Congratulations — you just implemented your first Magento after plugin method.

An after plugin method gets its name by concatenating the word after to the actual method name, with the whole thing camel cased.

'after' + 'getMessage' = 'afterGetMessage'

An after plugin method has two parameters. The first ($subject above), is the object the method was called on (in our case, that’s Pulsestorm\TutorialPlugin\Model\Example\Interceptor object). The second parameter ($result above) is the result of the original method call.

Since we returned $result above, our after plugin method didn’t change any behavior. Let’s try actually changing something. Edit your afterGetMessage method so it matches the following

#File: app/code/Pulsestorm/TutorialPlugin/Model/Example/Plugin.php    
public function afterGetMessage($subject, $result)
{        
    return 'We are so tired of saying hello';
} 

Run the command with the above in place, and you should see the following

$ php bin/magento ps:tutorial-plugin

We're going to call the `getMessage` method on the class 

    Pulsestorm\TutorialPlugin\Model\Example\Interceptor

Calling the real Pulsestorm\TutorialPlugin\Model\Example::getMessage
Calling Pulsestorm\TutorialPlugin\Model\Example\Plugin::afterGetMessage
Result: We are so tired of saying hello

Congratulations! You just used a plugin to change the value returned by the getMessage method.

Plugins: Before Methods

While the after plugin methods should be your go-to method for hooking into system behavior, they’re not appropriate for every situation. Let’s take a look at our getMessage call again

#File: app/code/Pulsestorm/TutorialPlugin/Command/Testbed.php
$result = $this->example->getMessage("Hola", true);

You’ll notice we used a hard coded string as an argument here, which means, even with systems like automatic constructor dependency injection, there’s no way to change this argument before the getMessage method gets called.
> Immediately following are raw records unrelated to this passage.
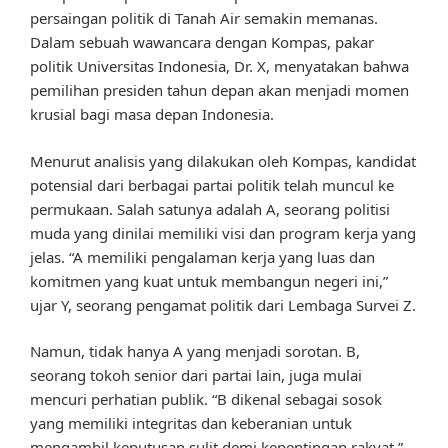
persaingan politik di Tanah Air semakin memanas.
Dalam sebuah wawancara dengan Kompas, pakar
politik Universitas Indonesia, Dr. X, menyatakan bahwa
pemilihan presiden tahun depan akan menjadi momen
krusial bagi masa depan Indonesia.
Menurut analisis yang dilakukan oleh Kompas, kandidat
potensial dari berbagai partai politik telah muncul ke
permukaan. Salah satunya adalah A, seorang politisi
muda yang dinilai memiliki visi dan program kerja yang
jelas. “A memiliki pengalaman kerja yang luas dan
komitmen yang kuat untuk membangun negeri ini,”
ujar Y, seorang pengamat politik dari Lembaga Survei Z.
Namun, tidak hanya A yang menjadi sorotan. B,
seorang tokoh senior dari partai lain, juga mulai
mencuri perhatian publik. “B dikenal sebagai sosok
yang memiliki integritas dan keberanian untuk
mengambil keputusan sulit demi kepentingan rakyat,”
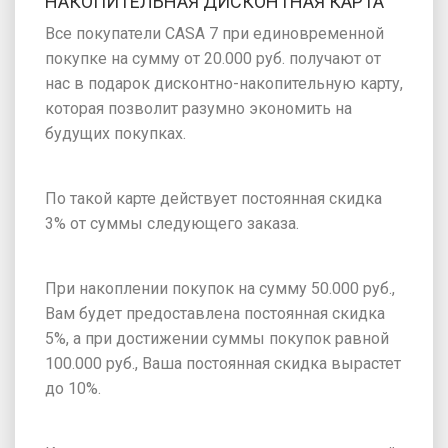
НАКОПИТЕЛЬНАЯ ДИСКОНТНАЯ КАРТА
Все покупатели CASA 7 при единовременной
покупке на сумму от 20.000 руб. получают от
нас в подарок дисконтно-накопительную карту,
которая позволит разумно экономить на
будущих покупках.
По такой карте действует постоянная скидка
3% от суммы следующего заказа.
При накоплении покупок на сумму 50.000 руб.,
Вам будет предоставлена постоянная скидка
5%, а при достижении суммы покупок равной
100.000 руб., Ваша постоянная скидка вырастет
до 10%.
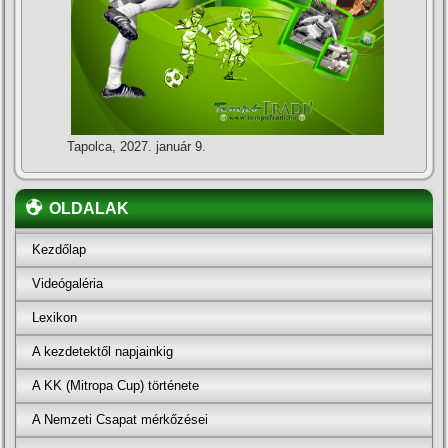
Tapolca, 2027. január 9.
OLDALAK
Kezdőlap
Videógaléria
Lexikon
A kezdetektől napjainkig
A KK (Mitropa Cup) története
A Nemzeti Csapat mérkőzései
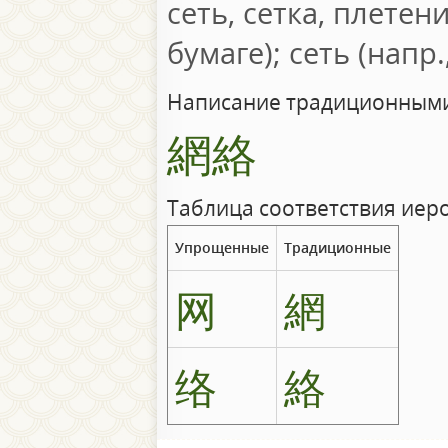
сеть, сетка, плетени
бумаге); сеть (напр.
Написание традиционными
網絡
Таблица соответствия иер
Упрощенные
Традиционные
网
網
络
絡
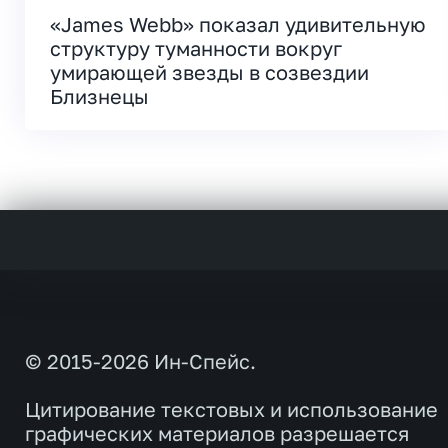
«James Webb» показал удивительную
структуру туманности вокруг
умирающей звезды в созвездии
Близнецы
© 2015-2026 Ин-Спейс.
Цитирование текстовых и использование
графических материалов разрешается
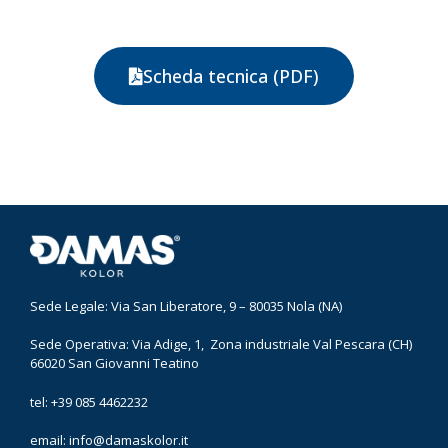
Scheda tecnica (PDF)
Sede Legale: Via San Liberatore, 9 – 80035 Nola (NA)
Sede Operativa: Via Adige, 1, Zona industriale Val Pescara (CH)
66020 San Giovanni Teatino
tel: +39 085 4462232
email:
info@damaskolor.it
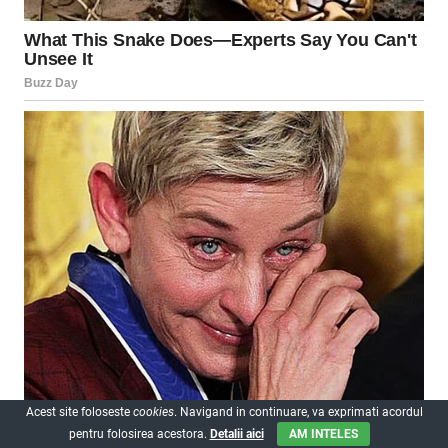
Acest site foloseste
cookies
. Navigand in continuare, va exprimati acordul
pentru folosirea acestora.
Detalii aici
AM INTELES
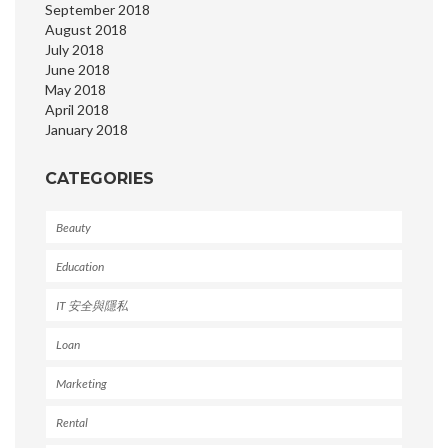
September 2018
August 2018
July 2018
June 2018
May 2018
April 2018
January 2018
CATEGORIES
Beauty
Education
IT 安全與隱私
Loan
Marketing
Rental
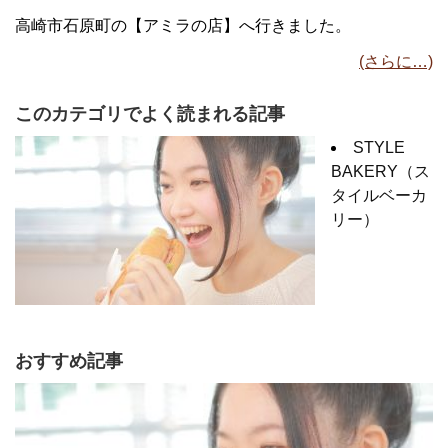
高崎市石原町の【アミラの店】へ行きました。
(さらに…)
このカテゴリでよく読まれる記事
STYLE
BAKERY（ス
タイルベーカ
リー）
おすすめ記事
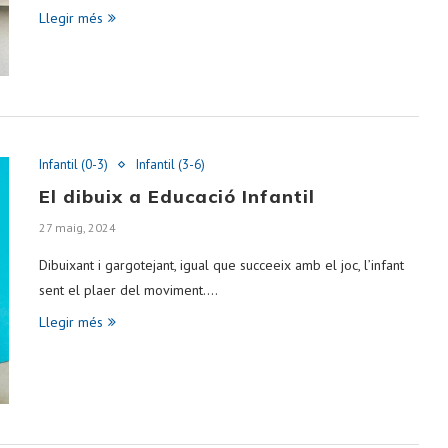
Llegir més
Infantil (0-3)
Infantil (3-6)
El dibuix a Educació Infantil
27 maig, 2024
Dibuixant i gargotejant, igual que succeeix amb el joc, l’infant
sent el plaer del moviment.…
Llegir més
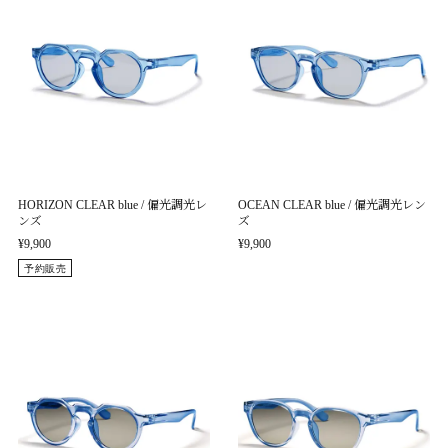
HORIZON CLEAR blue / 偏光調光レ
OCEAN CLEAR blue / 偏光調光レン
ンズ
ズ
¥9,900
¥9,900
予約販売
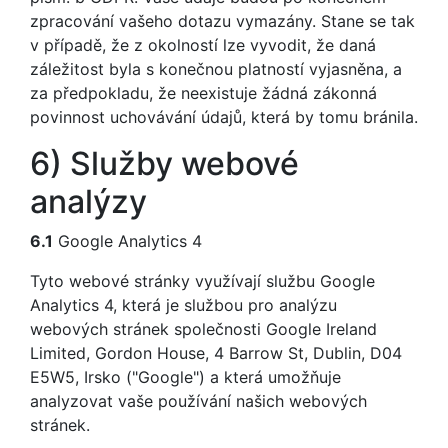
zpracování vašeho dotazu vymazány. Stane se tak
v případě, že z okolností lze vyvodit, že daná
záležitost byla s konečnou platností vyjasněna, a
za předpokladu, že neexistuje žádná zákonná
povinnost uchovávání údajů, která by tomu bránila.
6) Služby webové
analýzy
6.1
Google Analytics 4
Tyto webové stránky využívají službu Google
Analytics 4, která je službou pro analýzu
webových stránek společnosti Google Ireland
Limited, Gordon House, 4 Barrow St, Dublin, D04
E5W5, Irsko ("Google") a která umožňuje
analyzovat vaše používání našich webových
stránek.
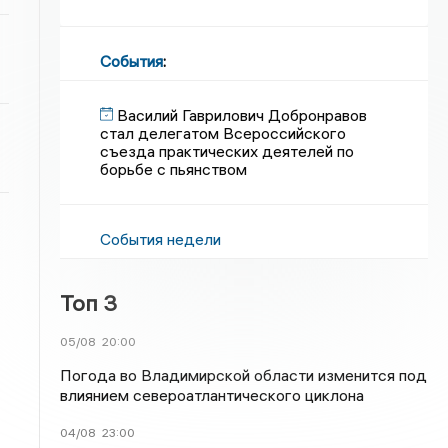
События
:
Василий Гаврилович Добронравов
стал делегатом Всероссийского
съезда практических деятелей по
борьбе с пьянством
События недели
Топ 3
05/08
20:00
Погода во Владимирской области изменится под
влиянием североатлантического циклона
04/08
23:00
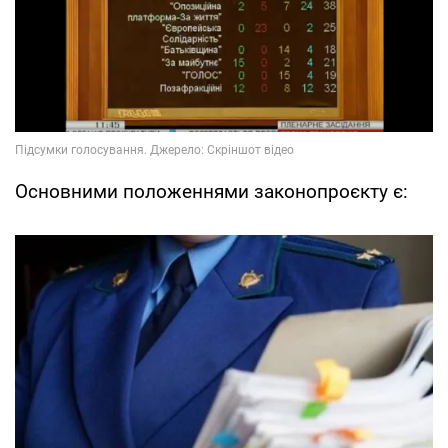
Основними положеннями законопроєкту є:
This sort of problem is what the before plugin methods can solve. Let’s try changing our Plugin class to match the following. (removing our after plugin method for simplicity’s sake)
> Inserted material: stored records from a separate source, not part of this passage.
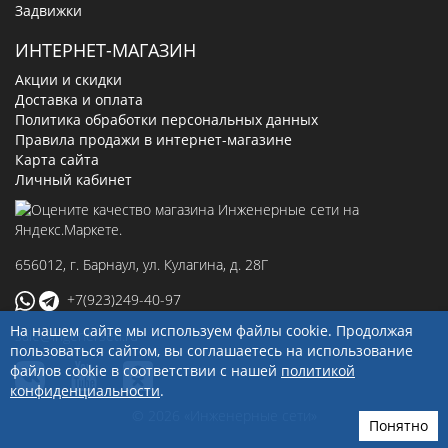
Задвижки
ИНТЕРНЕТ-МАГАЗИН
Акции и скидки
Доставка и оплата
Политика обработки персональных данных
Правила продажи в интернет-магазине
Карта сайта
Личный кабинет
656012
, г.
Барнаул
,
ул. Кулагина, д. 28Г
+7(923)249-40-97
На нашем сайте мы используем файлы cookie. Продолжая
sale@ingenerseti.ru
пользоваться сайтом, вы соглашаетесь на использование
файлов cookie в соответствии с нашей
политикой
конфиденциальности
.
© 2026 «Инженерные сети»
Понятно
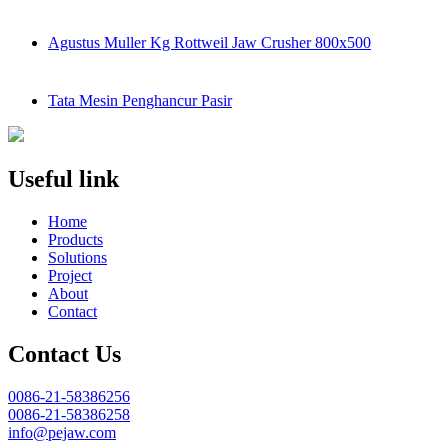
Agustus Muller Kg Rottweil Jaw Crusher 800x500
Tata Mesin Penghancur Pasir
Useful link
Home
Products
Solutions
Project
About
Contact
Contact Us
0086-21-58386256
0086-21-58386258
info@pejaw.com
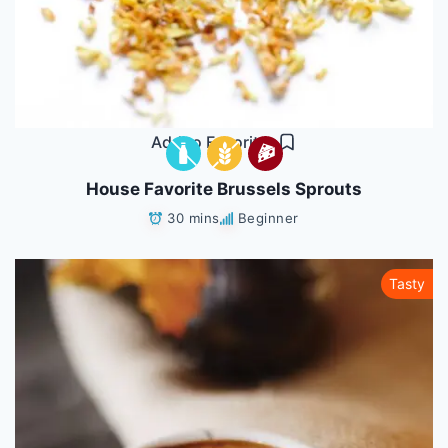
Add to Favorites
House Favorite Brussels Sprouts
30 mins
Beginner
Tasty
#File: app/code/Pulsestorm/TutorialPlugin/Model/Example/Plugin.php    
<?php
namespace Pulsestorm\TutorialPlugin\Model\Example;
class Plugin
{   
    public function beforeGetMessage($subject, $thing='World', $should_lc=false)
    {
        echo "Calling " . __METHOD__,"\n";
    }        
}

Run the command with the above in place, and you should see the following output

$ php bin/magento ps:tutorial-plugin

We're going to call the `getMessage` method on the class 

    Pulsestorm\TutorialPlugin\Model\Example\Interceptor

Calling Pulsestorm\TutorialPlugin\Model\Example\Plugin::beforeGetMessage
Calling the real Pulsestorm\TutorialPlugin\Model\Example::getMessage
Result: hello hola!

That is, our debugging text in beforeGetMessage is printed out before the call to the real getMessage.

Calling Pulsestorm\TutorialPlugin\Model\Example\Plugin::beforeGetMessage
Calling the real Pulsestorm\TutorialPlugin\Model\Example::getMessage

Similar to after plugin methods, the before plugin method naming convention is the word before concatenated with a camel case version of the original method, and the first parameter is the original object ($subject above). However, unlike the after plugin method, there’s no $result parameter. That’s because (in retrospect, obviously) we haven’t called our real method yet, so there can’t be a return/result value.

A before plugin method does have additional parameters.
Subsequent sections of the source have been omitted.